A nurse assesses a client who was started on intraperitoneal therapy 5 days ago. The client reports abdominal pain and feeling warm. For which complication of this therapy should the nurse assess this client?
- A. Allergic reaction
- B. Bowel obstruction
- C. Catheter lumen occlusion
- D. Infection
Correct Answer: D
Rationale: Abdominal pain and fever suggest peritonitis, a serious infection related to intraperitoneal therapy. Allergic reactions occur earlier, and bowel obstruction or catheter occlusion present differently.
A nurse prepares to flush a peripherally inserted central catheter (PICC) line with 50 units of heparin. The pharmacy supplies a multi-dose vial of heparin with a concentration of 100 units/ml. Which of the syringe shown below should the nurse use to draw up and administer the heparin?
- A. 1-ml syringe
- B. 3-ml syringe
- C. 5-ml syringe
- D. 10-ml syringe
Correct Answer: D
Rationale: A 10-ml syringe is required for flushing PICC lines to avoid high pressure that could rupture the catheter. Smaller syringes generate higher pressure, increasing the risk of damage.
A home care nurse prepares to administer intravenous medication to a client. The nurse assesses the site and reviews the client's chart prior to administering the medication. Based on the information provided, which action should the nurse take?
- A. Notify the health care provider
- B. Administer the prescribed medication.
- C. Discontinue the PICC.
- D. Switch the medication to the oral route.
Correct Answer: B
Rationale: The PICC is intact, patent, and free from complications, indicating it is safe to administer the prescribed IV medication. No other actions are warranted based on the provided information.

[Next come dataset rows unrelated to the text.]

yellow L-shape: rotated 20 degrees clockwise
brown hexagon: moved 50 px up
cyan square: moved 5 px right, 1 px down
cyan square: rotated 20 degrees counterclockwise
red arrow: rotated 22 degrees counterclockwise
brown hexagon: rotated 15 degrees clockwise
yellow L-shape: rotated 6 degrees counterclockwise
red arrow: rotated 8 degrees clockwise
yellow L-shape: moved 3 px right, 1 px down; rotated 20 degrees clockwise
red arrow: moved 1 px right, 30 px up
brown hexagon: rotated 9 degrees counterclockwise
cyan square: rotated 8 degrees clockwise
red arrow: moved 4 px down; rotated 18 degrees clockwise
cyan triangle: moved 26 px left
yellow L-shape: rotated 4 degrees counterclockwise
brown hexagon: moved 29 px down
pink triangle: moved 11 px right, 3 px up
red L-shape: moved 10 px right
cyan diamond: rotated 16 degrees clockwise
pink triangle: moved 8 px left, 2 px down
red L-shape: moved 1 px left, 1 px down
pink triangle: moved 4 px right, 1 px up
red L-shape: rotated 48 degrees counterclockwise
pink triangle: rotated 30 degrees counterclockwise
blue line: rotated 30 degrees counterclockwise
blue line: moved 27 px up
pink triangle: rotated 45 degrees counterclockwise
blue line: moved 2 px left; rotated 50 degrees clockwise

A nurse assesses a client's peripheral IV site, and notices edema and tenderness above the site. Which action should the nurse take next?
- A. Apply cold compresses to the IV site.
- B. Elevate the extremity on a pillow.
- C. Flush the catheter with normal saline.
- D. Stop the infusion of intravenous fluids.
Correct Answer: D
Rationale: Edema and tenderness suggest infiltration or phlebitis, requiring immediate cessation of the infusion to prevent further tissue damage. Flushing could worsen the issue, and cold compresses or elevation are secondary actions.